Most of the ribonucleoprotein in cells is in the form
of the ribosome, an ancient complex that translates
RNA into protein. Like telomerase, it is built in the
nucleus, inside a haven called the nucleolus.
In searching for where telomerase hangs out in the nucleus,
Wong noticed that telomerase is not always in the same
place, at least in cultured human fibroblasts. During
most of the cell cycle, telomerase is attached to the
outer region of the nucleolus, based on localization
studies of the telomerase reverse transcriptase protein
tagged with green fluorescent protein. But just before
cell division, when one would expect telomerase to be
active at the telomeres, it suddenly appears throughout
the nucleus.
Looking at cancer cells, however, Wong and Collins found
that telomerase was everywhere throughout the cells'
entire cell cycle it was never sequestered in the
nucleolus.

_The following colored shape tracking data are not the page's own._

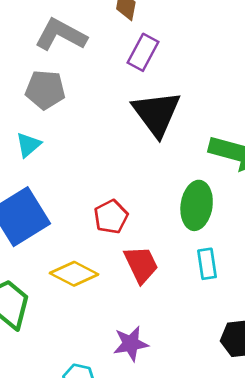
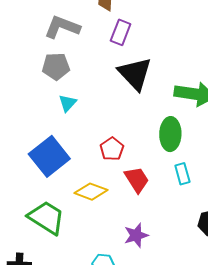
cyan triangle: (28, 145) -> (68, 103), moved

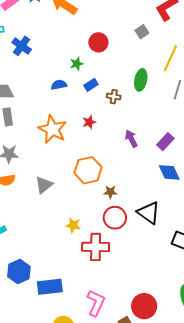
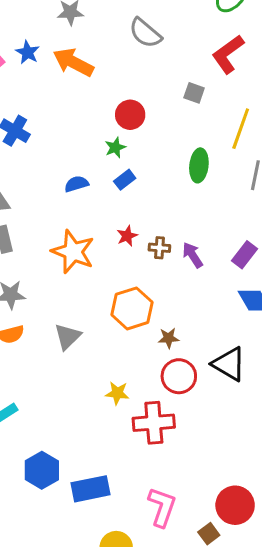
gray square: (142, 32) -> (194, 93), turned -32
green star: (77, 64) -> (115, 148), moved
brown cross: (114, 97) -> (159, 248), moved

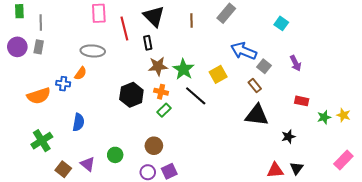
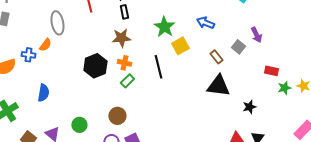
black rectangle: (148, 43) -> (124, 12), moved
gray ellipse: (93, 51) -> (57, 23), turned 75
blue arrow: (244, 51) -> (205, 23), size x0.7
gray square: (264, 66) -> (238, 47), moved
green star: (183, 69) -> (164, 27), moved
black line: (196, 96) -> (158, 67), turned 35
red rectangle: (302, 101) -> (271, 71), moved

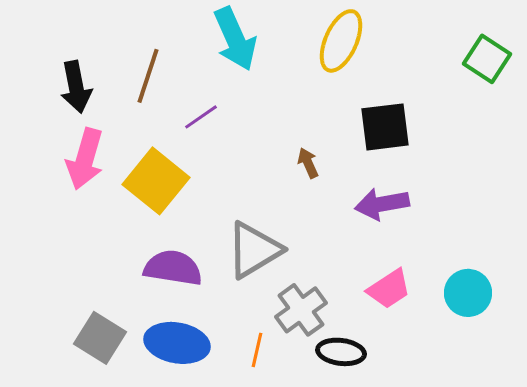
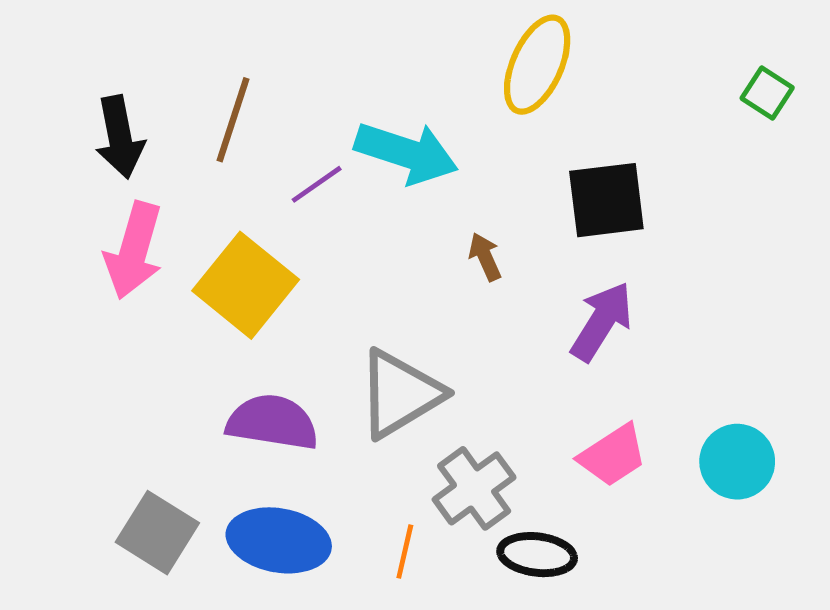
cyan arrow: (235, 39) -> (406, 153), moved, turned -48
green square: (487, 59) -> (767, 93), size x0.7
purple arrow: (382, 204) -> (602, 321), turned 132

When Wong and graduate student Leonard Kusdra
infected a normal cell with simian virus 40 a standard
way to induce cancer telomerase was all over the resulting
transformed cell.
Finally, when Wong irradiated a normal cell and a transformed,
cancerous cell to induce chromosome breaks, she found
that telomerase was taken up and sequestered into the
nucleolus.
These results explain one puzzle of telomerase: If it
can add telomeric repeat units to chromosome ends, why
doesn't it also add repeats to the ends of breaks that
occur frequently in DNA? This would interfere with the
ability of the cell to repair breaks, and quickly lead
to genomic instability and death.
Based on this new research, cells evidently sweep up
telomerase when DNA damage occurs to prevent such interference.
Collins and her laboratory colleagues continue to explore
the activity of telomerase and other RNA enzymes, concentrating
on how they're assembled and how they're regulated.